日本の歌が叙情や生命力を失いつつあるという危機意識に立って、歌謡曲、演歌、短歌、浪花節、平家物語、釈教歌、和讃、今様、瞽女唄、童謡など、さまざまな「歌」について考察した本。
取り上げられるのは、美空ひばり、尾崎豊、小野十三郎、折口信夫、俵万智、春野百合子、小林秀雄、古賀政男、阿久悠、西行、石川啄木、道元、親鸞、小林ハル、西條八十、北原白秋など。
むしろ現代の短歌こそ、じつは通俗と大衆趣味のなかに低迷しているのではないか。短歌の叙情とは似ても似つかぬ、たんなる乾いた言葉の断片と化しているような歌なら、いくらでも拾うことができる。
短歌的叙情の否定、とりわけて叙情的なものへの敵意、伝統的なリズムへの引きつるようなアレルギー……、それが現代短歌がその上を歩もうとしている乾燥し切った舗道の地盤を支えている観念の共鳴版である。
こうした現代短歌に対する批判は、かなり独断的な内容ではあるけれど、考えてみる必要のある問題だろう。もちろん、17年前の本なのでさらに状況は変化していると思う。
中世は聴覚の時代だったのである。そういえば、わが国においても十三世紀の親鸞は「聞法」ということを強調していた。(…)近代に近づくにつれて、聴覚の世界にたそがれが訪れる。疑い深い眼差しに彩られた視覚の時代がしだいに浮上してくるからだ。
これは道元の場合にかぎらないのだが、出家僧が詠んだ歌の領域を「釈教歌」の枠組にとじこめ、それを手すさびの余技と位置づけ、そのことで、歌のリズムやイメージがもつ生命の明らかな形を見失ってきたのではないかということだ。
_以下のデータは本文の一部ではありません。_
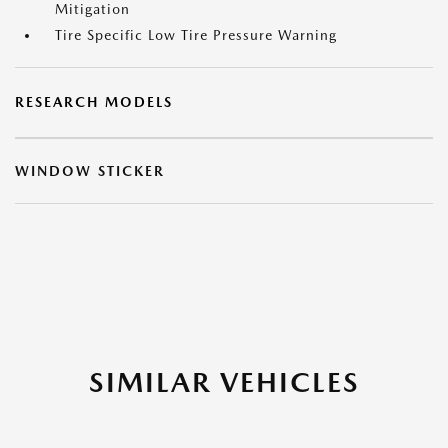
Mitigation
Tire Specific Low Tire Pressure Warning
RESEARCH MODELS
WINDOW STICKER
SIMILAR VEHICLES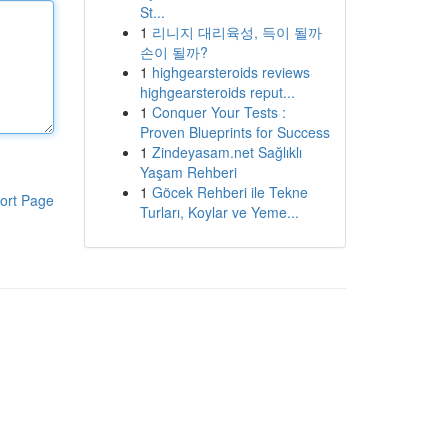
St...
1
리니지 대리육성, 득이 될까
손이 될까?
1
highgearsteroids reviews
highgearsteroids reput...
1
Conquer Your Tests :
Proven Blueprints for Success
1
Zindeyasam.net Sağlıklı
Yaşam Rehberi
1
Göcek Rehberi ile Tekne
ort Page
Turları, Koylar ve Yeme...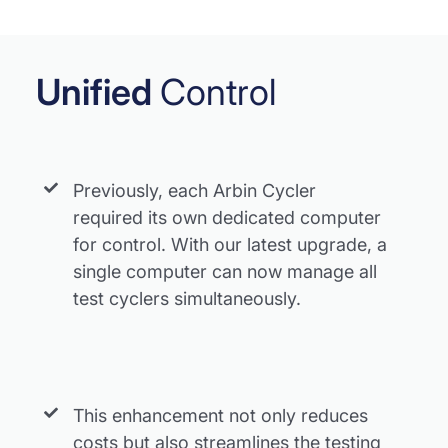
Unified
Control
Previously, each Arbin Cycler
required its own dedicated computer
for control. With our latest upgrade, a
single computer can now manage all
test cyclers simultaneously.
This enhancement not only reduces
costs but also streamlines the testing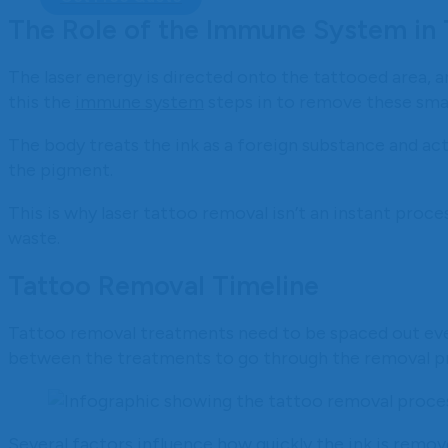
The Role of the Immune System in
The laser energy is directed onto the tattooed area, an
this the
immune system
steps in to remove these small
The body treats the ink as a foreign substance and ac
the pigment.
This is why laser tattoo removal isn’t an instant proces
waste.
Tattoo Removal Timeline
Tattoo removal treatments need to be spaced out eve
between the treatments to go through the removal p
Several factors influence how quickly the ink is remov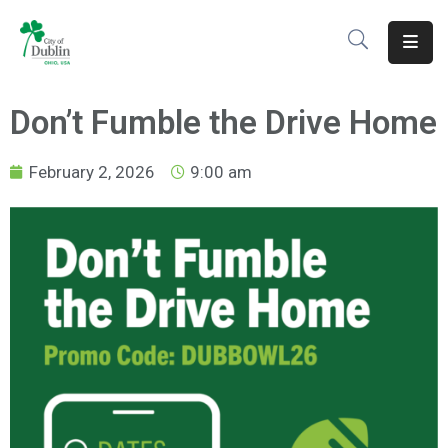
About
Don’t Fumble the Drive Home
Residents
February 2, 2026
9:00 am
Services
Business
Development
Government
Volunteer
Careers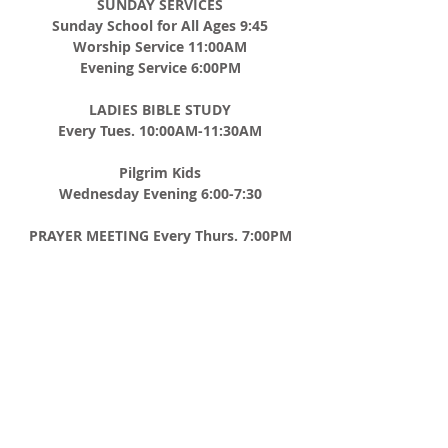
SUNDAY SERVICES
Sunday School for All Ages 9:45
Worship Service 11:00AM
Evening Service 6:00PM
LADIES BIBLE STUDY
Every Tues. 10:00AM-11:30AM
Pilgrim Kids
Wednesday Evening 6:00-7:30
PRAYER MEETING
Every Thurs. 7:00PM
MEN'S BREAKFAST
2nd Saturday of Every Month 8:00AM
ADDRESS
CHURCH TEL
508-867-8012
P.O. BOX 185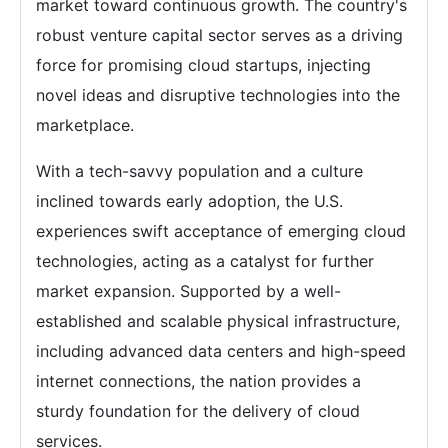
market toward continuous growth. The country's
robust venture capital sector serves as a driving
force for promising cloud startups, injecting
novel ideas and disruptive technologies into the
marketplace.
With a tech-savvy population and a culture
inclined towards early adoption, the U.S.
experiences swift acceptance of emerging cloud
technologies, acting as a catalyst for further
market expansion. Supported by a well-
established and scalable physical infrastructure,
including advanced data centers and high-speed
internet connections, the nation provides a
sturdy foundation for the delivery of cloud
services.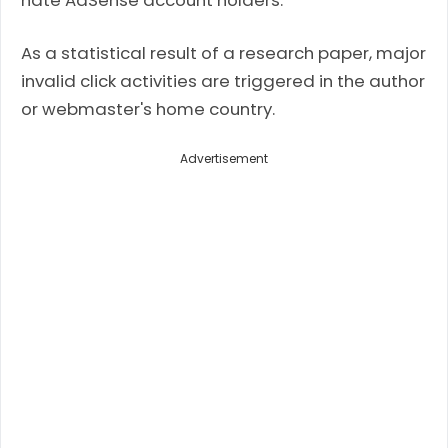
hate AdSense account holders.
As a statistical result of a research paper, major
invalid click activities are triggered in the author
or webmaster's home country.
Advertisement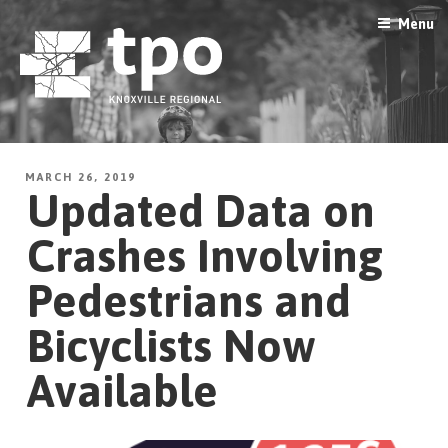
Skip
Menu
to
content
MARCH 26, 2019
Updated Data on
Crashes Involving
Pedestrians and
Bicyclists Now
Available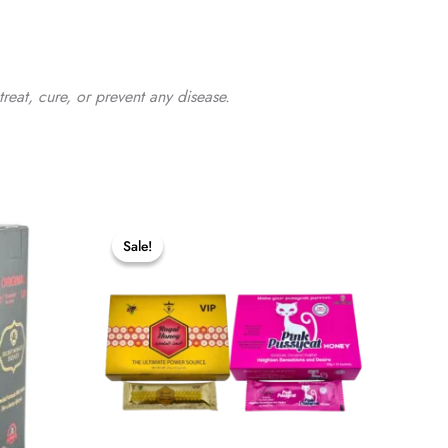
reat, cure, or prevent any disease.
Sale!
Sale!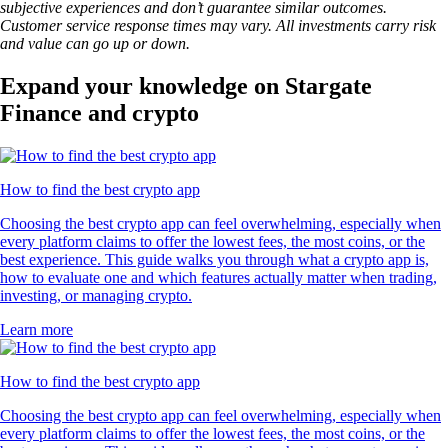
subjective experiences and don’t guarantee similar outcomes.
Customer service response times may vary. All investments carry risk
and value can go up or down.
Expand your knowledge on Stargate
Finance and crypto
How to find the best crypto app
Choosing the best crypto app can feel overwhelming, especially when
every platform claims to offer the lowest fees, the most coins, or the
best experience. This guide walks you through what a crypto app is,
how to evaluate one and which features actually matter when trading,
investing, or managing crypto.
Learn more
How to find the best crypto app
Choosing the best crypto app can feel overwhelming, especially when
every platform claims to offer the lowest fees, the most coins, or the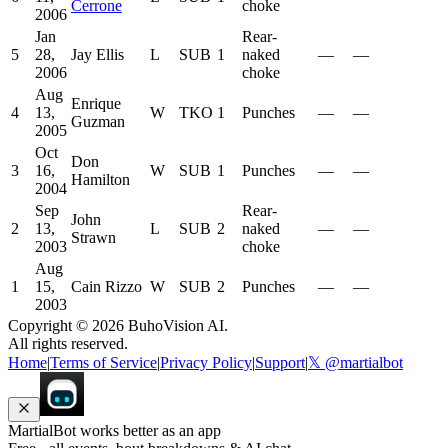
Cerrone
choke
2006
Jan
Rear-
5
28,
Jay Ellis
L
SUB
1
naked
—
—
2006
choke
Aug
Enrique
4
13,
W
TKO
1
Punches
—
—
Guzman
2005
Oct
Don
3
16,
W
SUB
1
Punches
—
—
Hamilton
2004
Sep
Rear-
John
2
13,
L
SUB
2
naked
—
—
Strawn
2003
choke
Aug
1
15,
Cain Rizzo
W
SUB
2
Punches
—
—
2003
Copyright ©
2026
BuhoVision AI.
All rights reserved.
Home
|
Terms of Service
|
Privacy Policy
|
Support
|
𝕏 @martialbot
MartialBot works better as an app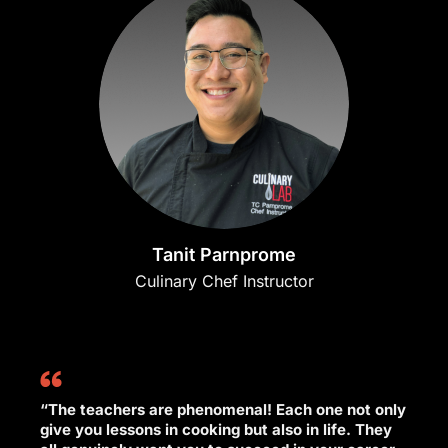
Tanit Parnprome
Culinary Chef Instructor
“The teachers are phenomenal! Each one not only
give you lessons in cooking but also in life. They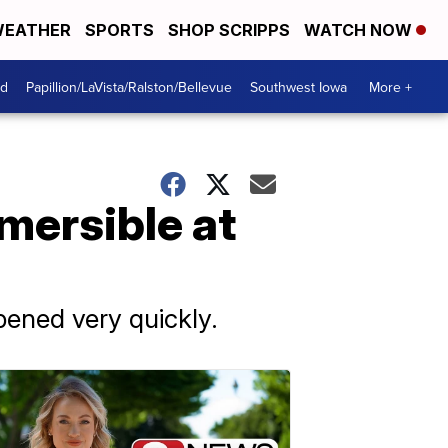
EATHER
SPORTS
SHOP SCRIPPS
WATCH NOW
od
Papillion/LaVista/Ralston/Bellevue
Southwest Iowa
More +
mersible at
pened very quickly.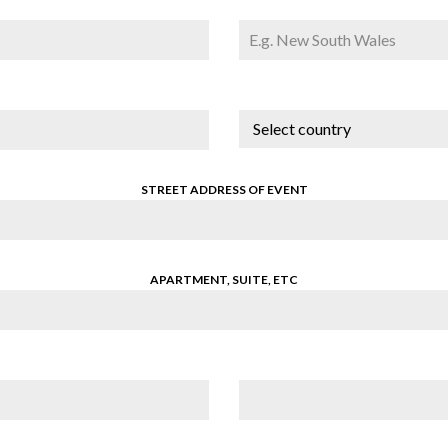
Select country
STREET ADDRESS OF EVENT
APARTMENT, SUITE, ETC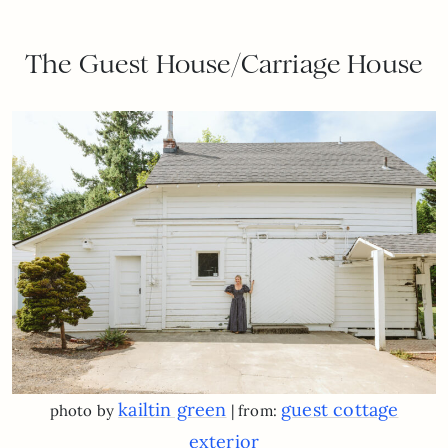
The Guest House/Carriage House
kailtin green
guest cottage
photo by
| from:
exterior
そもそも日本の歌謡や芸能は、琵琶や筝曲の歴史をみてもわかる通り、盲人抜きには語れない。
本書の一番の魅力は、このように時代やジャンルを超えて縦横無尽に「歌」を捉えているところだろう。短歌について考える時にも、こうした広い視点は大切だと思う
2006年8月10日、中公叢書、1500円。
「(新聞・雑誌の歌壇に登場する短歌は)叙情の旋律がほとんど聞こえてはこない」「言葉の断片が、そこに散文的に並べられているだけ」というのは、ある時期まで私が現代短歌に対して一方的に抱いていた偏見そのものです(今はそんなことはありません)。
以前浪曲の仕事をしていた時に春野百合子師匠にお世話になったなあとか、大学時代光田和伸先生の蕪村の授業を受けたなあとか、いろんなことを思い出しました。私が学生だった40年前はキャンパス内に学生運動の残滓がまだ残っていて、森有正先生がおっしゃるように、確かにアジテーションは「五五調」でした。
あらゆる角度から、短歌が「歌」であることをあらためて再認識した一冊でした。あまりにも駆け足で読んだので、もう一度きちんと読み直したいと思います。
ずっと積ん読状態で放置してあったのですが、読んで大きな刺激を受けました。まさに、短歌が「歌」であることを再認識させられたという感じです。普段は短歌は短歌という狭い視野で見ていることが多いものですから。
光田和伸さんは面識はないのですが、かつて「塔」の編集をされていた時期があります。『高安国世全歌集』の年譜や解題、索引なども光田さんの担当されたもので、私も大きな恩恵を受けました。